With annual growth reaching above 30 percent in recent years, the Chinese auto market is rapidly surpassing the United States’s as the world’s most lucrative and strategically important. In 2010, the Chinese bought over 13.8 million passenger vehicles while Americans bought just 11.6 million. Foreign-origin brands, most of which are manufactured in China through joint ventures, accounted for 64 percent of total Chinese sales in 2010, according to the China Association of Automobile Manufacturers.
“Because the market is so young, brand perceptions and a car’s face” — an idiom meaning prestige or repute — “are both critical,” said Zhang Yu, managing director of Automotive Foresight, a Shanghai industry consultancy. Here are a few of the stereotypes that are impacting sales in China:
Buick – “Hot Stuff”
America’s oldest surviving automobile maker, Buick, has successfully positioned itself in China as a top-tier luxury car maker. Unlike in the US, Buick in China is seen as a producer of some the hottest luxury cars. Some of the interest in the brand is historical: both China’s last emperor and its first provisional president owned Buicks. But its success is far from history: in 2010, the company sold more 550,000 cars in China. “We joke that our market revived Buick from the dead — it’s only partly a joke,” said Liu Wen, a reporter for China Auto News.
Mercedes-Benz – “Mom and Pop’s Car”
If China’s perception of Buick seems to contradict most other nations’, its opinion on Mercedes-Benz is other-worldly. Mercedes, a brand that screams “moneyed respectability” to the rest of the world, has become synonymous with retirement in China. To the young Chinese elite, the M-B cruiser is a snoozer.
Audi AG – “The Bureaucrat’s Choice”
The semi-official choice of Chinese bureaucrats, Audi claimed 20 percent of its Chinese revenue in 2009 from government purchases. The company gained access to China in 1988, when it arrived with its owner, Volkswagen, who struck a deal with Yiqi, a Chinese car maker. Today, the Audi A6 in China exudes state privilege, authority, and (to ordinary folk) a hint of corruption. In 2010, Audi sold 227,938 vehicles in China – it sold less than half that amount in the United States.
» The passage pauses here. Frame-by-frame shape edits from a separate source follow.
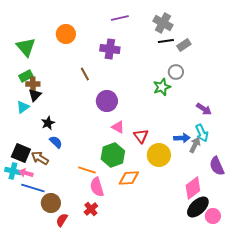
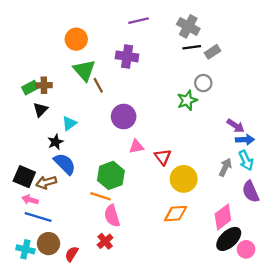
green triangle: (26, 47) -> (84, 70), moved
brown cross: (33, 84) -> (44, 85), moved
cyan triangle: (23, 107) -> (69, 123), moved
pink triangle: (118, 127) -> (136, 147), turned -40
cyan arrow: (202, 133) -> (246, 160), moved
blue arrow: (182, 138) -> (245, 140), moved
blue semicircle: (56, 142) -> (65, 164), size x1.5
green hexagon: (113, 155) -> (111, 175), moved
brown arrow: (40, 158) -> (46, 182), turned -48
cyan cross: (13, 171) -> (25, 249), moved
orange diamond: (129, 178) -> (176, 214), moved
brown circle: (51, 203) -> (49, 244), moved

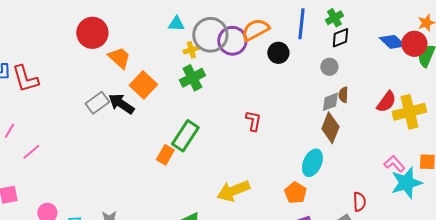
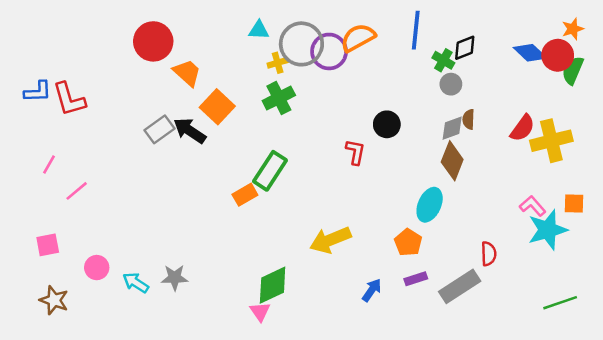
green cross: (334, 18) -> (443, 60), moved, turned -30
black circle: (278, 53) -> (387, 124), moved
orange rectangle: (165, 155) -> (245, 195), turned 30

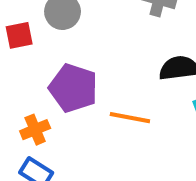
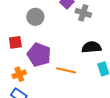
red square: (19, 35) -> (15, 42), moved

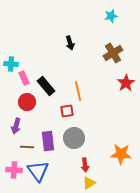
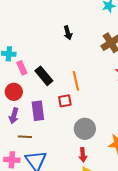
red circle: (27, 102) -> (14, 92), moved
gray circle: (74, 138) -> (85, 129), moved
purple rectangle: (48, 141) -> (38, 111), moved

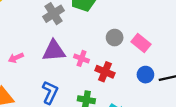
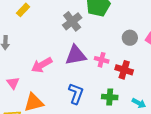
pink arrow: (16, 58) -> (42, 65), size x1.5

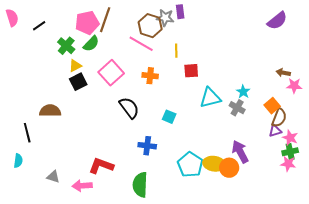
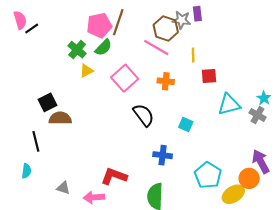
black line: (39, 26) -> (32, 28), moved
black square: (78, 82) -> (48, 102), moved
yellow ellipse: (214, 164) -> (233, 194), moved, turned -40

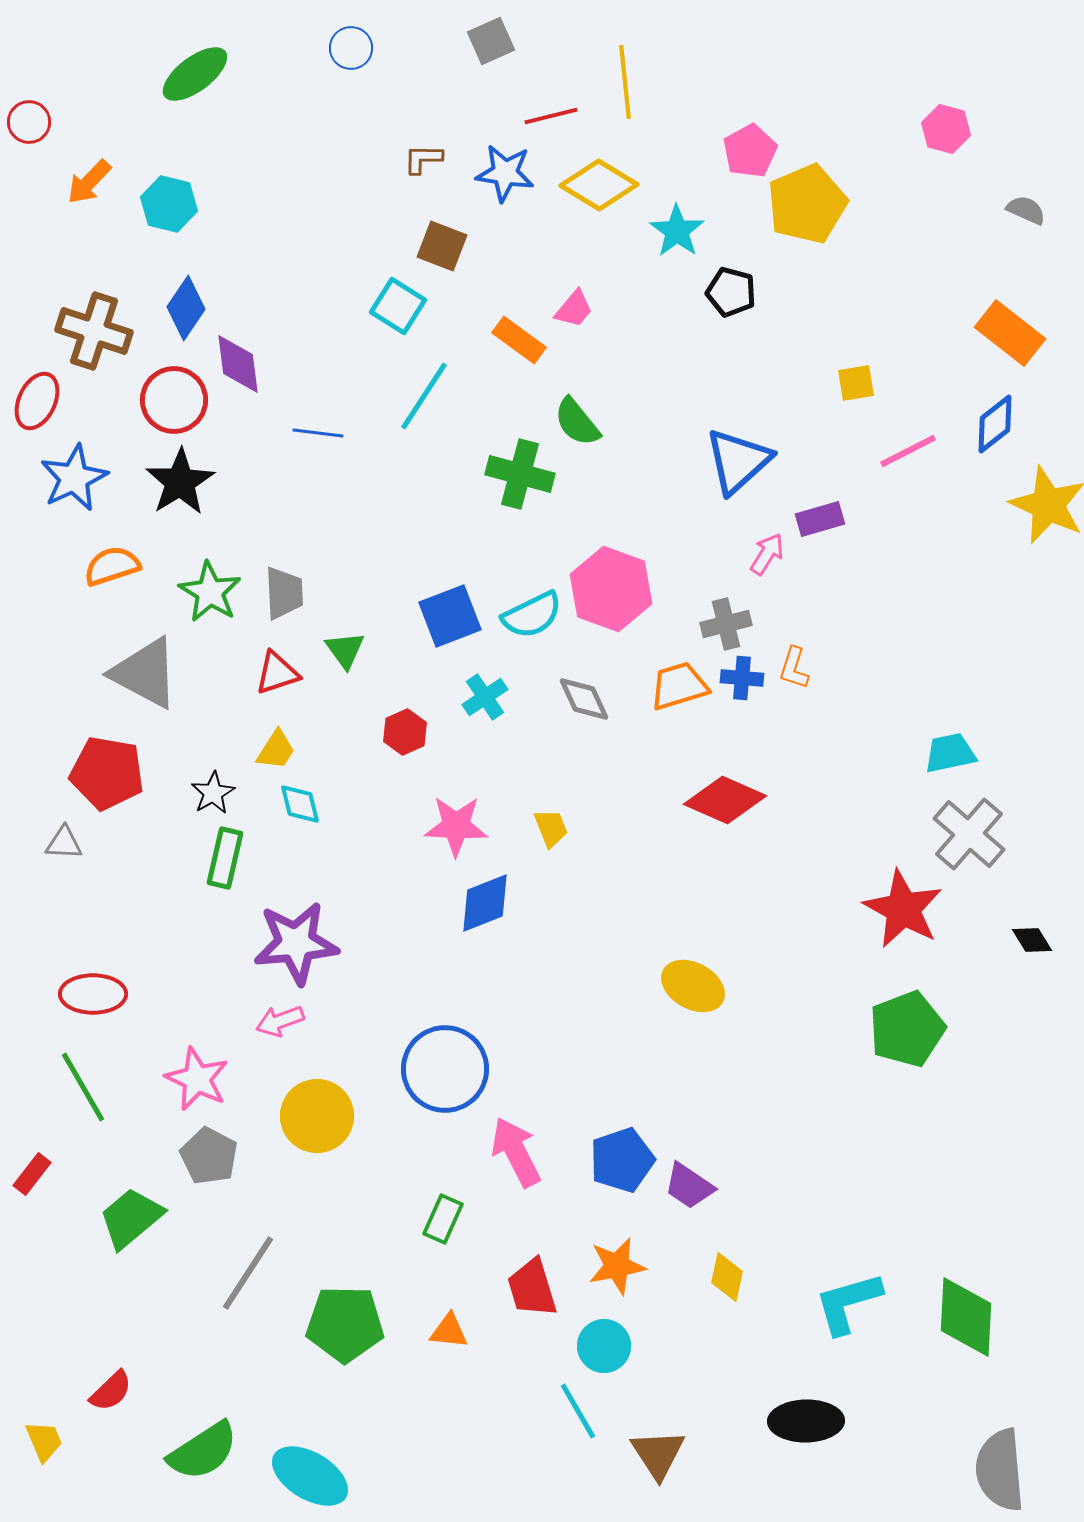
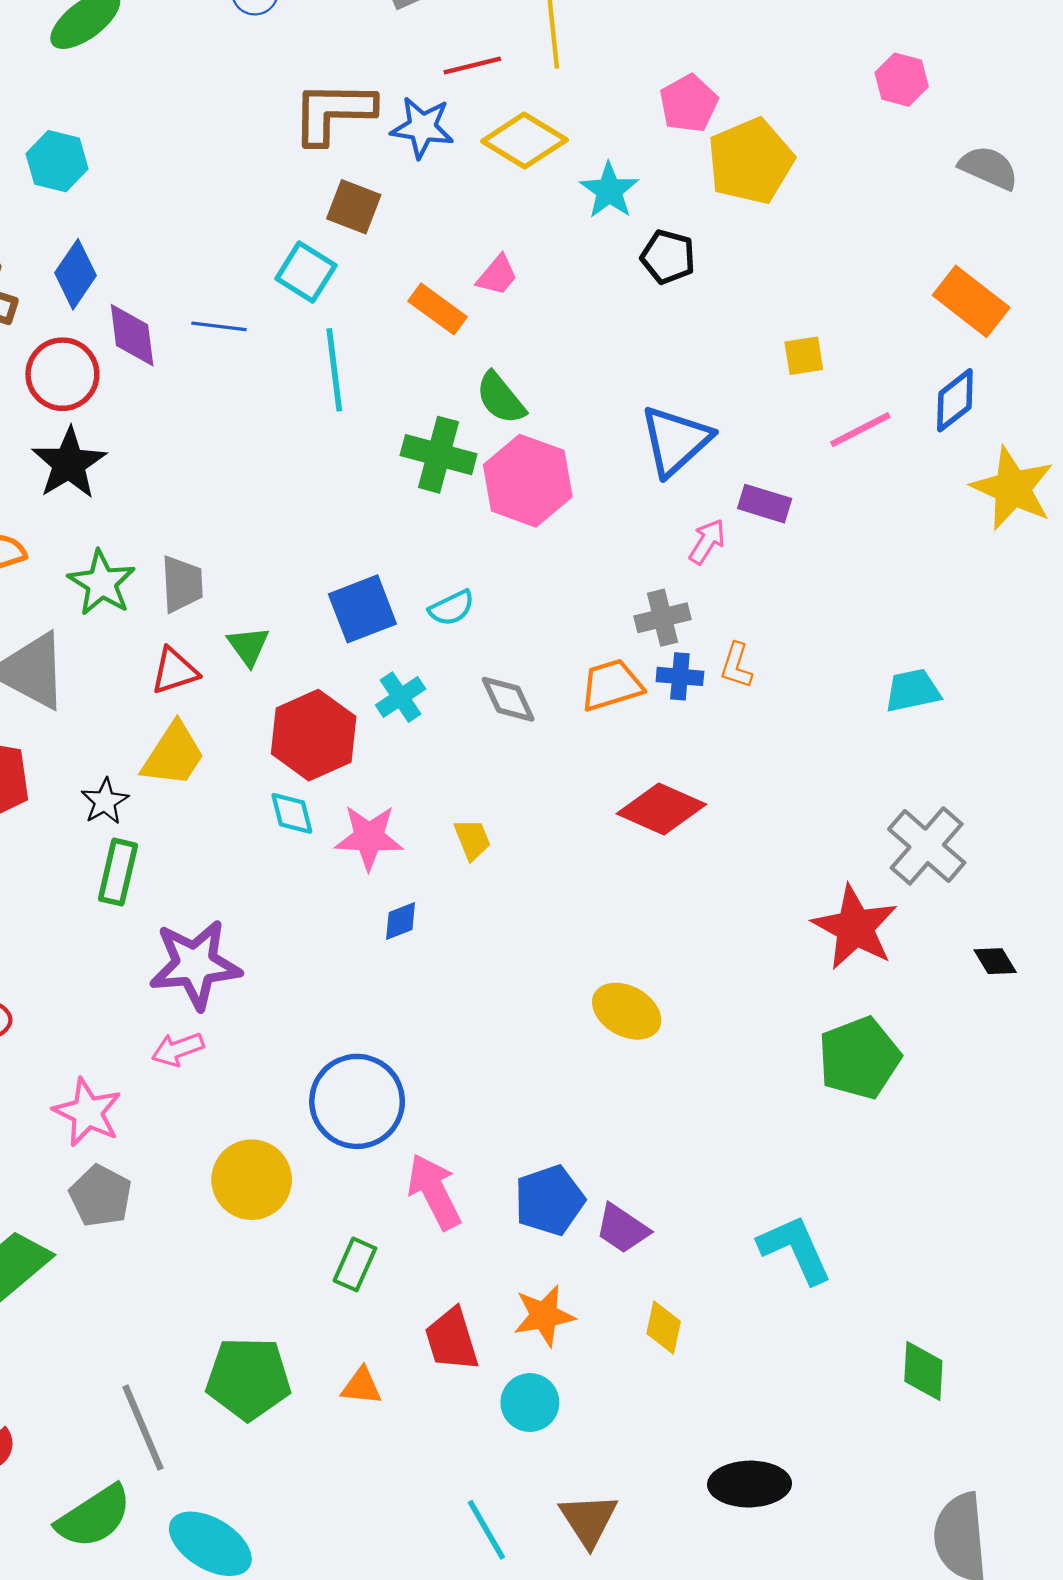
brown L-shape: (423, 159) -> (333, 112), size x2.0
gray semicircle: (1026, 210) -> (989, 168), size x1.4
cyan line: (424, 396) -> (334, 370), turned -40
blue line: (318, 433) -> (219, 326), moved
purple rectangle: (820, 519) -> (765, 504), turned 33
pink hexagon: (611, 589) -> (528, 481), moved
cyan semicircle: (532, 615) -> (452, 608), size x0.7
red hexagon: (405, 732) -> (314, 735), size x1.8
yellow trapezoid: (276, 750) -> (173, 755), size x1.5
cyan trapezoid: (950, 753) -> (913, 691), moved
cyan diamond: (300, 804) -> (292, 813), moved
blue diamond: (485, 903) -> (401, 921), size x0.6
yellow circle: (317, 1116) -> (252, 1180), moved
gray line: (248, 1273) -> (143, 1428), moved, turned -56
cyan L-shape: (848, 1303) -> (795, 1249), moved, turned 82
green diamond: (966, 1317) -> (923, 1371), size x0.7
cyan line: (578, 1411) -> (486, 1530), moved

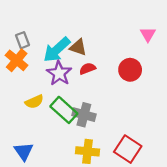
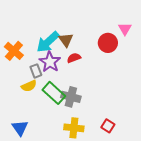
gray rectangle: (22, 40) -> (36, 71), moved
brown triangle: (78, 47) -> (66, 40), turned 35
red circle: (130, 70) -> (108, 43), moved
red square: (128, 149) -> (108, 126), size x0.6

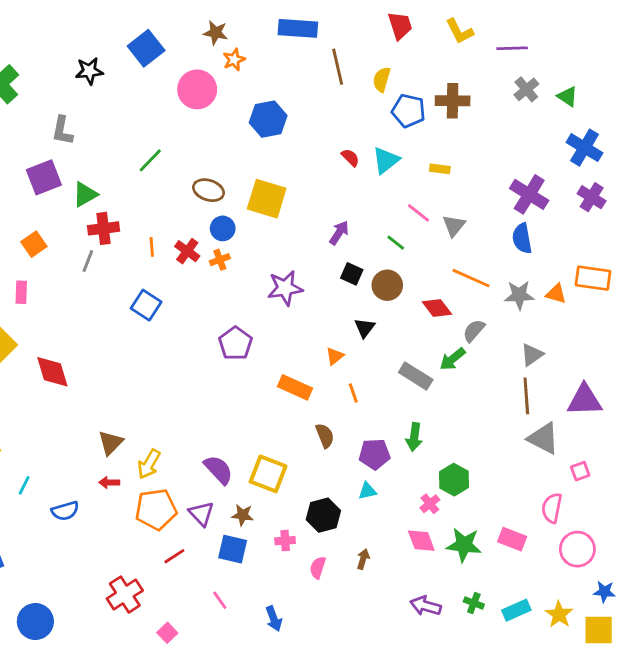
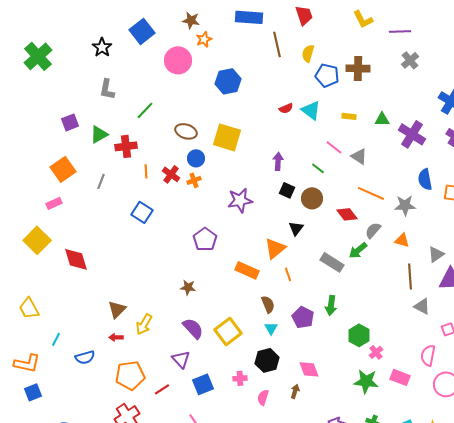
red trapezoid: (400, 26) -> (304, 15), moved
black star: (89, 71) -> (102, 47), turned -30
green triangle: (567, 96) -> (382, 119), moved, turned -35
gray L-shape: (62, 131) -> (107, 89), moved
red semicircle: (350, 158) -> (286, 108), turned 112
cyan triangle: (386, 160) -> (311, 110), turned -45
purple square: (44, 177) -> (70, 122), size x0.7
gray triangle: (454, 226) -> (359, 156), turned -36
red cross: (103, 228) -> (126, 146), moved
purple arrow: (339, 233) -> (278, 161), turned -30
blue semicircle: (522, 238) -> (425, 179), moved
orange square: (34, 244) -> (63, 169), size x1.4
pink rectangle: (21, 292) -> (54, 203), turned 63
orange triangle: (556, 294) -> (402, 240), moved
gray triangle: (532, 355) -> (436, 254), moved
orange triangle: (335, 356) -> (275, 248), size x1.6
gray triangle: (543, 438) -> (422, 306), size x0.7
purple pentagon: (374, 454) -> (303, 317), turned 30
yellow square: (268, 474) -> (228, 331), turned 32
cyan triangle: (367, 491) -> (271, 328), moved, turned -48
pink cross: (430, 504) -> (376, 352), moved
orange pentagon: (156, 509) -> (130, 375), moved
brown star: (243, 515) -> (188, 287), moved
pink diamond: (421, 541) -> (309, 369), moved
blue square: (233, 549) -> (203, 384), turned -35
BMW – “Affluent and Arrogant”
Consider BMW Audi’s jealous neighbor. Neighbor because of its price proximity — a basic model Audi A6 costs 355,000 renminbi, or $56,000, while the BMW 5 series Li costs about 428,000 renminbi, or $67,520. BMW, like Audi, also has somewhat desultory connotations but none of the government connections. BMW in China is associated with the arrogant and the rash, off-limits to wealthy officials who prefer a low-key public image. Despite all that, the company sold 121,614 units in the first two quarters of 2011.